La via del ponte sott’acqua è un viaggio di sette settimane dentro il cambiamento, un percorso che accompagna chi sente di trovarsi su una soglia: non più nel vecchio mondo, ma ancora senza forma chiara del nuovo. Attraverso capitoli che alternano riflessioni e pratiche, il libro invita a riconoscere il movimento interiore che si cela dietro la crisi esterna e a scoprire che il vero passaggio non è verso l’alto, ma attraverso il profondo. Il testo esplora le “densità” della coscienza, dalla materia primordiale fino al ritorno all’Uno, offrendo chiavi per comprendere il senso delle esperienze che viviamo oggi come individui e come collettività. Ogni settimana propone domande interiori, gesti concreti e rituali semplici, trasformando la lettura in un compagno di viaggio reale, più che in un manuale da consultare. È un invito a fermarsi, ad ascoltare, a lasciarsi guidare dal cuore e dalla memoria del Sé. Non promette scorciatoie né risposte immediate, ma apre varchi di consapevolezza che possono emergere tanto nella ferita quanto nella gioia. È un libro per chi percepisce che il mondo sta cambiando e vuole attraversare questa soglia con presenza, fiducia e curiosità. Un ponte da percorrere sott’acqua, là dove la verità riposa, pronta a risvegliarsi.

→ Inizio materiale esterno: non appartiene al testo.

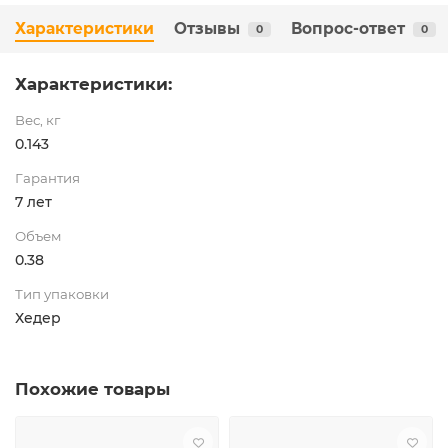
Характеристики
Отзывы
Вопрос-ответ
0
0
Характеристики:
Вес, кг
0.143
Гарантия
7 лет
Объем
0.38
Тип упаковки
Хедер
Похожие товары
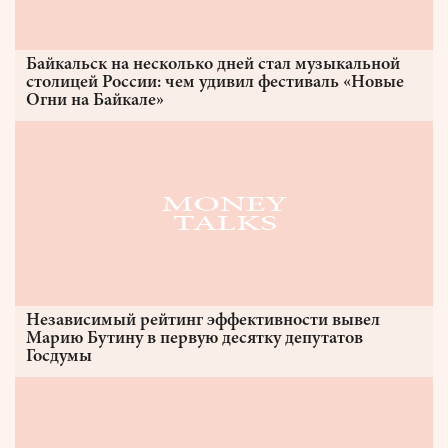
Байкальск на несколько дней стал музыкальной
столицей России: чем удивил фестиваль «Новые
Огни на Байкале»
Независимый рейтинг эффективности вывел
Марию Бутину в первую десятку депутатов
Госдумы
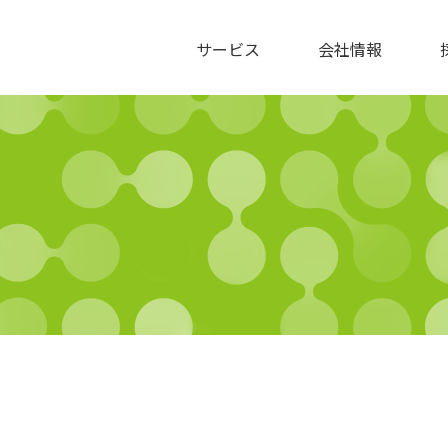
サービス
会社情報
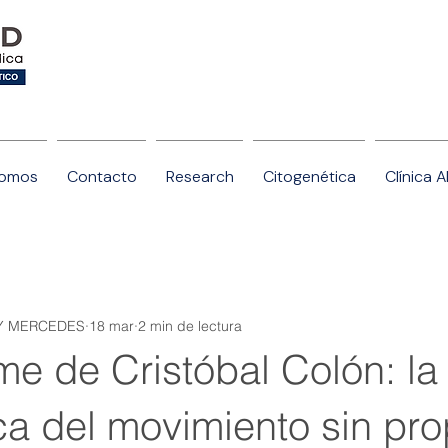
somos
Contacto
Research
Citogenética
Clínica 
AY MERCEDES
18 mar
2 min de lectura
me de Cristóbal Colón: la
ca del movimiento sin pro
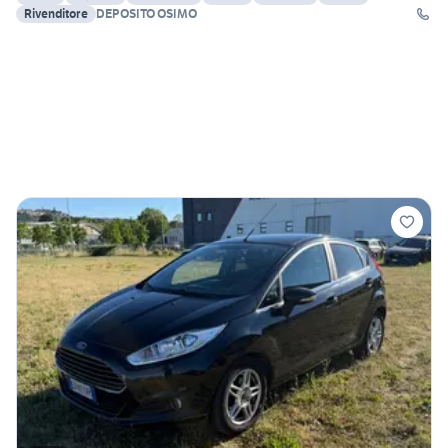
Rivenditore
DEPOSITO OSIMO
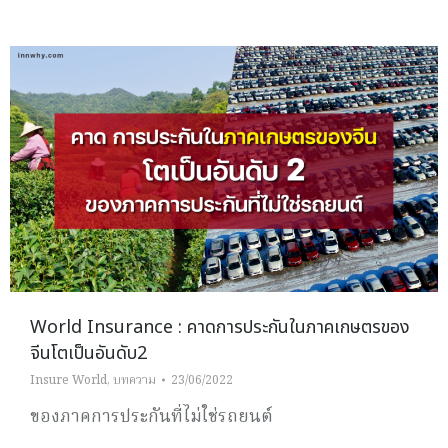
World Insurance : คาดการประกันในภาคเกษตรของ
จีนโตเป็นอันดับ2
Insure World
,
บทความ
23/06/2022
ของภาคการประกันที่ไม่ใช่รถยนต์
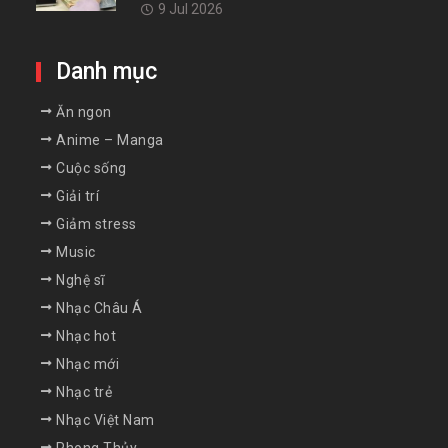
9 Jul 2026
Danh mục
Ăn ngon
Anime – Manga
Cuộc sống
Giải trí
Giảm stress
Music
Nghệ sĩ
Nhạc Châu Á
Nhạc hot
Nhạc mới
Nhạc trẻ
Nhạc Việt Nam
Phong Thủy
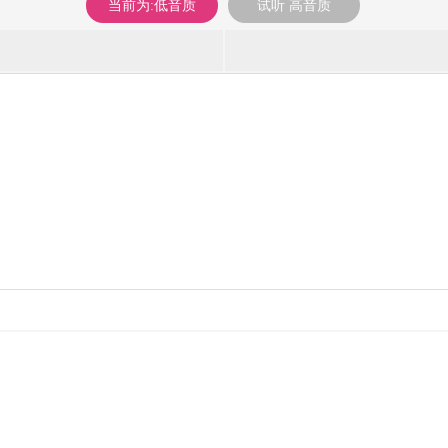
当前为:低音质
试听 高音质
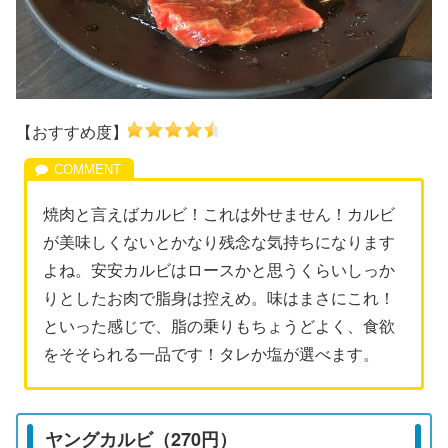
【おすすめ度】
焼肉と言えばカルビ！これは外せません！カルビ
が美味しくないとかなり残念な気持ちになります
よね。安安カルビはロースかと思うくらいしっか
りとしたお肉で脂身は控えめ。味はまさにこれ！
といった感じで、脂の乗りもちょうどよく、食欲
をそそられる一品です！タレか塩が選べます。
ヤングカルビ（270円）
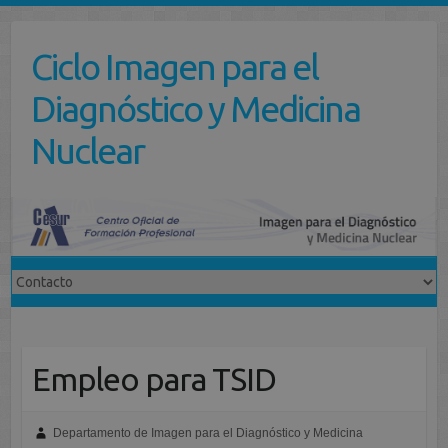
Saltar
al
Ciclo Imagen para el
contenido
Diagnóstico y Medicina
Nuclear
Empleo para TSID
Departamento de Imagen para el Diagnóstico y Medicina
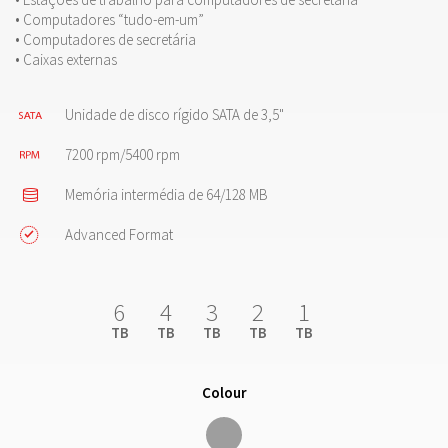
• Computadores “tudo-em-um”
• Computadores de secretária
• Caixas externas
Unidade de disco rígido SATA de 3,5"
7200 rpm/5400 rpm
Memória intermédia de 64/128 MB
Advanced Format
6
4
3
2
1
TB
TB
TB
TB
TB
Colour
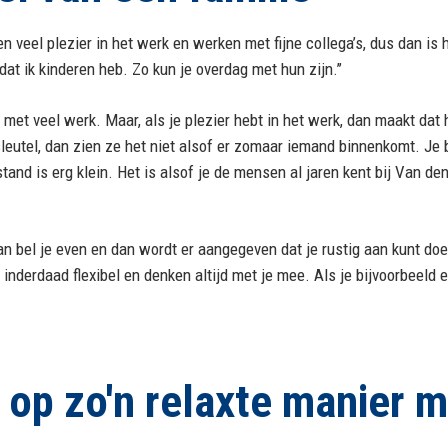
en veel plezier in het werk en werken met fijne collega’s, dus dan is
at ik kinderen heb. Zo kun je overdag met hun zijn.’’
d met veel werk. Maar, als je plezier hebt in het werk, dan maakt dat h
 sleutel, dan zien ze het niet alsof er zomaar iemand binnenkomt. Je
 afstand is erg klein. Het is alsof je de mensen al jaren kent bij Va
, dan bel je even en dan wordt er aangegeven dat je rustig aan kunt do
n inderdaad flexibel en denken altijd met je mee. Als je bijvoorbeeld 
er op zo'n relaxte manier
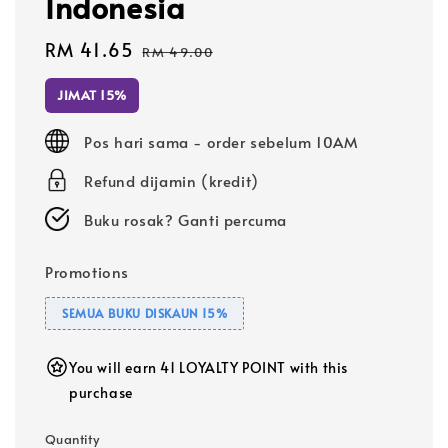
Indonesia
Sale
RM 41.65
Regular
RM 49.00
price
price
JIMAT 15%
Pos hari sama - order sebelum 10AM
Refund dijamin (kredit)
Buku rosak? Ganti percuma
Promotions
SEMUA BUKU DISKAUN 15%
You will earn 41 LOYALTY POINT with this
purchase
Quantity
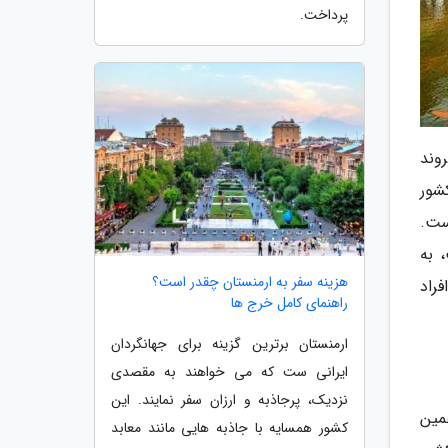
پرداخت.
وند
شور
ست.
 به
هزینه سفر به ارمنستان چقدر است؟
راد
راهنمای کامل خرج ها
ارمنستان برترین گزینه برای جهانگردان
ایرانی ست که می خواهند به مقصدی
نزدیک، پرجاذبه و ارزان سفر نمایند. این
مین
کشور همسایه با جاذبه هایی مانند معابد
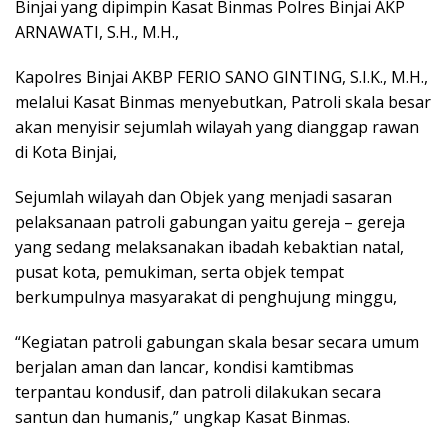
Binjai yang dipimpin Kasat Binmas Polres Binjai AKP
ARNAWATI, S.H., M.H.,
Kapolres Binjai AKBP FERIO SANO GINTING, S.I.K., M.H.,
melalui Kasat Binmas menyebutkan, Patroli skala besar
akan menyisir sejumlah wilayah yang dianggap rawan
di Kota Binjai,
Sejumlah wilayah dan Objek yang menjadi sasaran
pelaksanaan patroli gabungan yaitu gereja – gereja
yang sedang melaksanakan ibadah kebaktian natal,
pusat kota, pemukiman, serta objek tempat
berkumpulnya masyarakat di penghujung minggu,
“Kegiatan patroli gabungan skala besar secara umum
berjalan aman dan lancar, kondisi kamtibmas
terpantau kondusif, dan patroli dilakukan secara
santun dan humanis,” ungkap Kasat Binmas.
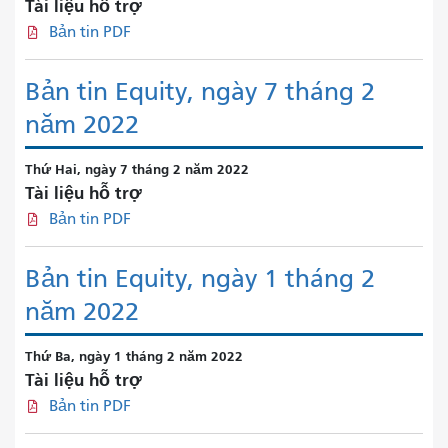
Tài liệu hỗ trợ
Bản tin PDF
Bản tin Equity, ngày 7 tháng 2
năm 2022
Thứ Hai, ngày 7 tháng 2 năm 2022
Tài liệu hỗ trợ
Bản tin PDF
Bản tin Equity, ngày 1 tháng 2
năm 2022
Thứ Ba, ngày 1 tháng 2 năm 2022
Tài liệu hỗ trợ
Bản tin PDF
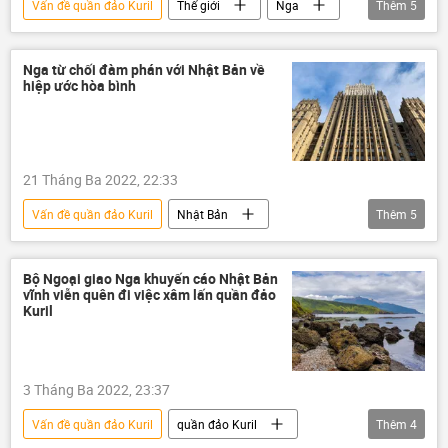
Vấn đề quần đảo Kuril
Thế giới
Nga
Thêm
5
Nhật Bản
hiệp ước hòa bình
Cuộc khủng hoảng ở Ukraina
chuyên gia
Nga từ chối đàm phán với Nhật Bản về
hiệp ước hòa bình
Quan điểm-Ý kiến
21 Tháng Ba 2022, 22:33
Vấn đề quần đảo Kuril
Nhật Bản
Thêm
5
quần đảo Kuril
hiệp ước hòa bình
Nga
quan hệ
Bộ Ngoại giao Nga
Bộ Ngoại giao Nga khuyến cáo Nhật Bản
vĩnh viễn quên đi việc xâm lấn quần đảo
Kuril
3 Tháng Ba 2022, 23:37
Vấn đề quần đảo Kuril
quần đảo Kuril
Thêm
4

«Stiamo vivendo un tempo strano. Un tempo in cui niente sembra più solido, in cui le strutture che in passato abbiamo guardato con fiducia – lavoro, relazioni, ruoli, credenze – cominciano a scricchiolare o a svuotarsi. Non è una crisi qualsiasi, è una soglia. E una soglia non si riconosce solo dalla confusione esterna, ma soprattutto dal movimento interiore. Qualcosa si rompe fuori, qualcosa si muove dentro. In modo sottile ma insistente. E una parte comincia a sentire che non può più vivere come prima, anche se
ancora non sa cosa verrà dopo. Questo libro nasce sulle note di quella realtà in cui il cambiamento è già iniziato, in cui il vecchio non regge più, e il nuovo bussa, anche se ancora non ha una forma chiara. È scritto per chi si trova lì: in quel tratto di strada in cui non si è più dove si era, ma ancora non si vede il dopo. È scritto per chi sente il richiamo del profondo, ma ancora non comprende cosa dice. Per chi avverte che qualcosa dentro si sta aprendo, ma non sa verso dove. Il passaggio che ci attende ora non è in superficie. Il ponte va cercato sott’acqua perché è qui, nella densità che già abitiamo, che riposa la memoria della Verità. Il ponte è qui, dentro l’esperienza. Non porta sopra, porta in profondità. E da lì, oltre».